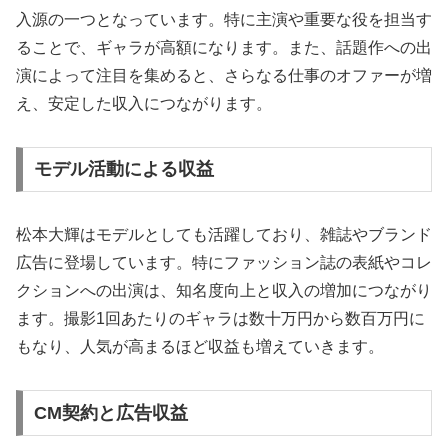
入源の一つとなっています。特に主演や重要な役を担当す
ることで、ギャラが高額になります。また、話題作への出
演によって注目を集めると、さらなる仕事のオファーが増
え、安定した収入につながります。
モデル活動による収益
松本大輝はモデルとしても活躍しており、雑誌やブランド
広告に登場しています。特にファッション誌の表紙やコレ
クションへの出演は、知名度向上と収入の増加につながり
ます。撮影1回あたりのギャラは数十万円から数百万円に
もなり、人気が高まるほど収益も増えていきます。
CM契約と広告収益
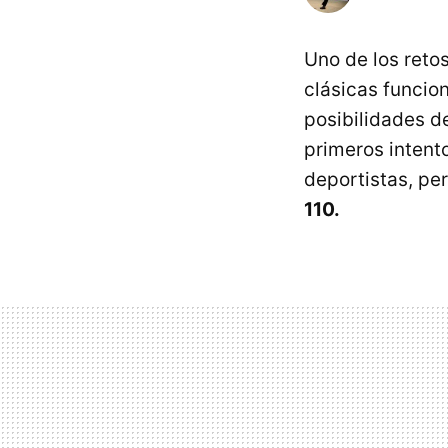
Uno de los retos
clásicas funcio
posibilidades de
primeros intento
deportistas, pe
110.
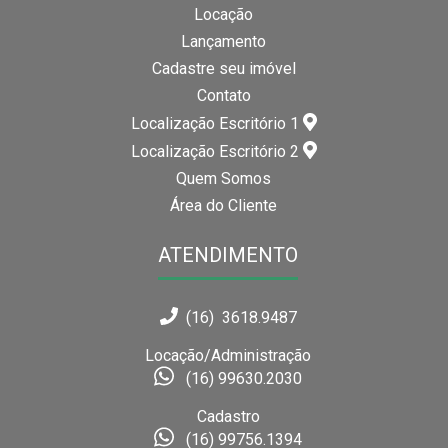
Locação
Lançamento
Cadastre seu imóvel
Contato
Localização Escritório 1
Localização Escritório 2
Quem Somos
Área do Cliente
ATENDIMENTO
(16) 3618.9487
Locação/Administração
(16) 99630.2030
Cadastro
(16) 99756.1394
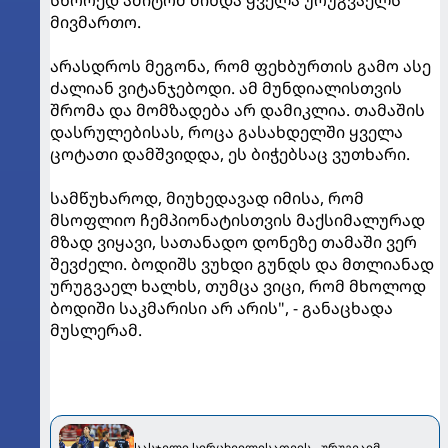
მივმართო.
არასდროს მეგონა, რომ ფეხბურთის გამო ასე
ძალიან ვიტანჯებოდი. ამ მუნდიალისთვის
შრომა და მომზადება არ დამიკლია. თამაშის
დასრულებისას, როცა გასახდელში ყველა
ცოტათი დამშვიდდა, ეს ბიჭებსაც ვუთხარი.
სამწუხაროდ, მიუხედავად იმისა, რომ
მსოფლიო ჩემპიონატისთვის მაქსიმალურად
მზად ვიყავი, სათანადო დონეზე თამაში ვერ
შევძელი. ბოდიშს ვუხდი გუნდს და მთლიანად
ურუგვაელ ხალხს, თუმცა ვიცი, რომ მხოლოდ
ბოდიში საკმარისი არ არის", - განაცხადა
მუსლერამ.
სასჯელი სირცხვილისათვის - ურუგვაიმ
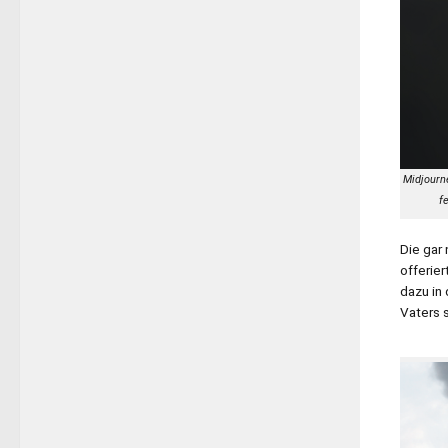
Midjourne
f
Die gar
offerier
dazu in
Vaters 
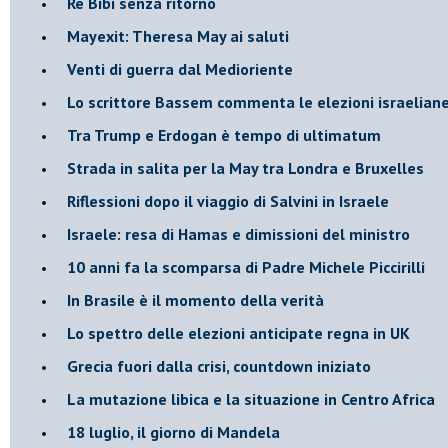
Re Bibi senza ritorno
Mayexit: Theresa May ai saluti
Venti di guerra dal Medioriente
Lo scrittore Bassem commenta le elezioni israelian
Tra Trump e Erdogan è tempo di ultimatum
Strada in salita per la May tra Londra e Bruxelles
Riflessioni dopo il viaggio di Salvini in Israele
Israele: resa di Hamas e dimissioni del ministro
10 anni fa la scomparsa di Padre Michele Piccirilli
In Brasile è il momento della verità
Lo spettro delle elezioni anticipate regna in UK
Grecia fuori dalla crisi, countdown iniziato
La mutazione libica e la situazione in Centro Africa
18 luglio, il giorno di Mandela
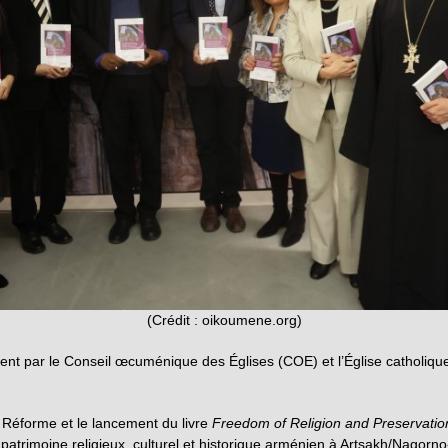
(Crédit : oikoumene.org)
nt par le Conseil œcuménique des Églises (COE) et l’Église catholiqu
 Réforme et le lancement du livre
Freedom of Religion and Preservation 
 patrimoine religieux, culturel et historique arménien à Artsakh/Nagorn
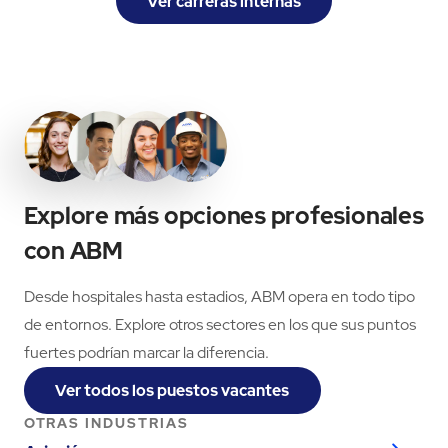
Ver carreras internas
Explore más opciones profesionales
con ABM
Desde hospitales hasta estadios, ABM opera en todo tipo
de entornos. Explore otros sectores en los que sus puntos
fuertes podrían marcar la diferencia.
Ver todos los puestos vacantes
OTRAS INDUSTRIAS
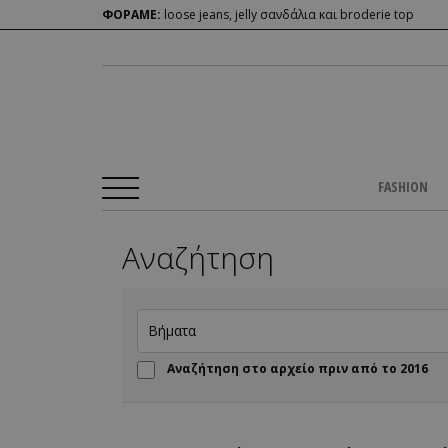
ΦΟΡΑΜΕ:
loose jeans, jelly σανδάλια και broderie top
FASHION
Αναζήτηση
Αναζήτηση στο αρχείο πριν από το 2016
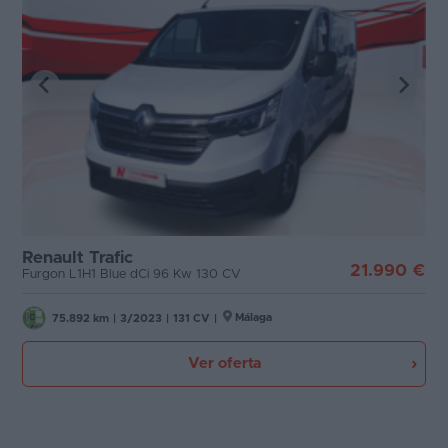
Renault Trafic
21.990 €
Furgon L1H1 Blue dCi 96 Kw 130 CV
Málaga
75.892 km
|
3/2023
|
131 CV
|
Ver oferta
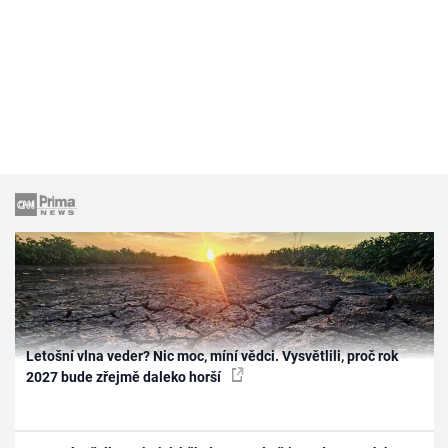
Letošní vlna veder? Nic moc, míní vědci. Vysvětlili, proč rok
2027 bude zřejmě daleko horší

————————

**WHAT IS NEEDED**
Only lines belong in the copy, not pictures: write out exactly the lines of the records from the first through the one holding "შევძელი. ბოდიშს ვუხდი გუნდს და მთლიანად".

**YOUR SOLUTION**
入源の一つとなっています。特に主演や重要な役を担当す
ることで、ギャラが高額になります。また、話題作への出
演によって注目を集めると、さらなる仕事のオファーが増
え、安定した収入につながります。
モデル活動による収益
松本大輝はモデルとしても活躍しており、雑誌やブランド
広告に登場しています。特にファッション誌の表紙やコレ
クションへの出演は、知名度向上と収入の増加につながり
ます。撮影1回あたりのギャラは数十万円から数百万円に
もなり、人気が高まるほど収益も増えていきます。
CM契約と広告収益
Uno de los retos
clásicas funcio
posibilidades de
primeros intento
deportistas, pe
110.
Locação
Lançamento
Cadastre seu imóvel
Contato
Localização Escritório 1
Localização Escritório 2
Quem Somos
Área do Cliente
ATENDIMENTO
(16) 3618.9487
Locação/Administração
(16) 99630.2030
Cadastro
(16) 99756.1394
მივმართო.
არასდროს მეგონა, რომ ფეხბურთის გამო ასე
ძალიან ვიტანჯებოდი. ამ მუნდიალისთვის
შრომა და მომზადება არ დამიკლია. თამაშის
დასრულებისას, როცა გასახდელში ყველა
ცოტათი დამშვიდდა, ეს ბიჭებსაც ვუთხარი.
სამწუხაროდ, მიუხედავად იმისა, რომ
მსოფლიო ჩემპიონატისთვის მაქსიმალურად
მზად ვიყავი, სათანადო დონეზე თამაში ვერ
შევძელი. ბოდიშს ვუხდი გუნდს და მთლიანად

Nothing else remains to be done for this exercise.